Now, there's a tricky part--I don't know if it's the same in the program you use, but in the tutorial for blender you have to create "seams" from the vertices, connecting them all. I found that if I didn't do this right (or not at all), the cube mesh would unwrap in different numbers of planes and cause the textures to display incorrectly. I studied a few tutorials on this before even starting this thread, so I was prepared. Again, I've tried the same process with my unit, but the big problem is, if you don't put the seams in the right places before unwrapping, as I said, it skews the mesh unwrap incorrectly. I don't know if this is the essential problem--but before even talking to you, I think I was basically doing what you've instructed, even though I didn't understand the process and was blindly following a few different Blender tutorials. In retrospect, now that I understand better what's going on (thanks to you), it appears that perhaps I had already done what you said--in other words, baking the mesh in Blender automatically gives me an image to map to...I just save that as the dds I'm using with Nexus Buddy. Since the image is baked from the UV coordinates, it would seem that it's ready to go and the coordinates would be "saved" when exported to FBX.
(This is my baked image)
Underneath.jpg

Of course, I may have no idea what I'm talking about, lol; I'm just speculating. But as I mentioned on the first page, I've had this feeling that there's some hidden tweak in blender that I'm not doing. And I wonder if the "seam" thing is it. I've looked at tutorials for doing this, and tried to do it, but the cube tutorial makes seams from every vertice (and hence, every edge)...
(example)seams.jpg

but you can't make a seam from every vertice with a complex mesh. I tried that and it just creates a huge mesh...I mean, mess, lol. *hic*

I'm getting close to giving up and starting from scratch with a new model. Maybe something clunky and boxy with very few polygons. Think a robot bandito in the ancient era would be too anachronistic?:lol:

I've also read that blender can sometimes have bugs (although the recent version seems pretty clean), and I wonder if that might be an issue as well.
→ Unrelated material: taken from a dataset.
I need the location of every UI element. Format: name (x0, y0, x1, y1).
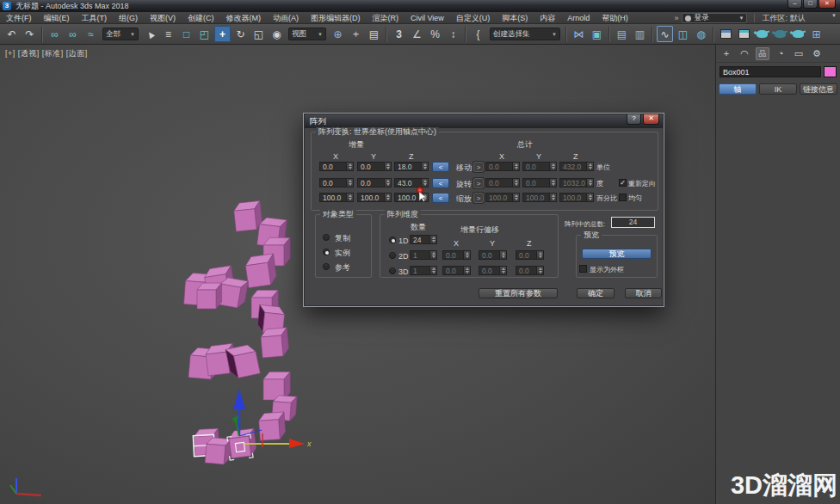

Oh my god, all my attachments just disappeared. :gripe:Jeez, I gotta re-upload them all again.
 
Sorry if this is overload; I wanted to show you pics of what I've been doing. As an experiment, I did the whole mapping process, etc., but used a completely black image as my dds:
black.jpg

So, apparently it is mapping to the image I give it (I just wanted to be sure).

Then I tried it with no image at all:
notex.jpg


What are those distortions on the surface? Something is screwing up the graphic. I think that whatever's doing that might be messing up the skin too.

And I'm still curious why I was able to get it to work once. It seems like too much of a coincidence that I got lucky and the UV coords happened to be in the right place.
 
So, for example, even though this may be excessive, since all the polygons are there in the right places, in theory it should work, no? :

That's correct, yes.

Geez, that makes literally no sense at all. I blame Blender ;) It seems to be making this process needlessly complicated.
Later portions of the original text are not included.